Saving The World, One Text At A Time

It was Marissa’s 18th birthday when she was rescued from an abusive pimp by a team of undercover police officers. A text message saved her life. 

Marissa sent a text to the Polaris Project, a nonprofit organization that works to combat human trafficking in the U.S., and in just two hours the nonprofit and law enforcement officers coordinated a way to remove her from the dangerous situation. 

Organizations like the Polaris Project are using text messaging to solve trafficking cases like Marissa’s. The nonprofit is partnering with Twilio, a platform that lets developers integrate voice and text services into mobile and web applications, to build in SMS services into its crisis hotline.

Jennifer Kimball, a systems and data coordinator for the Polaris Project, shared Marissa’s story at Thursday’s Twilio conference and talked about how her organization is using SMS to effectively communicate with victims of human trafficking. 

The pilot program launched in March has been very successful, with over 300 unique text message threads corresponding to 248 hotline cases. Almost 80 percent have been sex-trafficking cases. 

“We’re seeing people under 18 who are reaching out directly over text,” Kimball said in an interview. “On the phone hotline that has been historically very rare for us.”

A Nonprofit Push

To further benefit nonprofit organizations like the Polaris Project, Twilio launched Twilio.org, a new initiative that will provide nonprofit organizations the communications technologies needed to have a greater impact on the communities they serve.

Twilio.org promises to deliver “one billion messages for good,” and CEO Jeff Lawson said the company wants to make it easy for nonprofits to use Twilio to establish better communications tools. 

“We’re using the power of connections and communications to connect the dots,” Lawson said. “To close the gap, and make it so people that can help can connect with people who need help.”

The Global Effect

Multiple initiatives from Internet giants have surfaced this year, all with the ambitious goal of connecting the world to the web. But even if underdeveloped countries don’t have full broadband Internet access, their citizens are still connecting to each other via SMS, a resource that these tech companies could be potentially overlooking.

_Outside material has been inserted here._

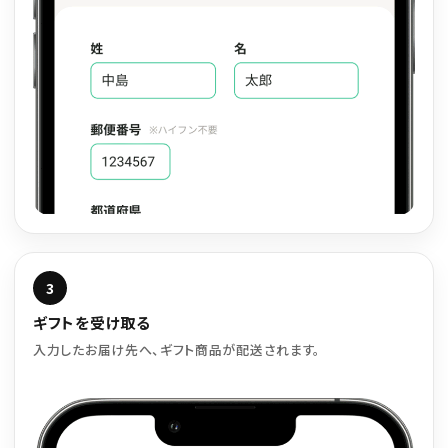
3
ギフトを受け取る
入力したお届け先へ、ギフト商品が配送されます。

Smartphones saturate the U.S. mobile market, so it might surprise users that 70 percent of handset shipments were feature phones last year. Mobile data plans in developing countries are often the same price as they are in developed nations, so the high price point deters potential users. 

That’s why many nonprofits have begun using SMS to communicate with their consituents. The Twilio-powered project Clean Kumasi partnered with US Aid to raise awareness about the health problems caused by public human waste surrounding areas like schools, villages and other public areas in Ghana. 

The community-led total sanitation program uses SMS capabilities to enable users to text notifications of human waste in public areas. The program eventually added call-in functionality, as people often preferred that method of communication. 

The Success Of SMS

The Polaris Project is just one of the many nonprofits that are quickly embracing text messaging to better connect with their communities. Although they are still focused on the United States, they plan on expanding to other countries, and SMS capabilities would be a huge benefit. 

“We’re starting to see a few more crisis texting hotlines,” Kimball said. “Any organization looking to reach youth, this is the way to do it.”

Nonprofits are always looking for the most effective way to reach people in need, and SMS is proving to be a successful tool to further their missions.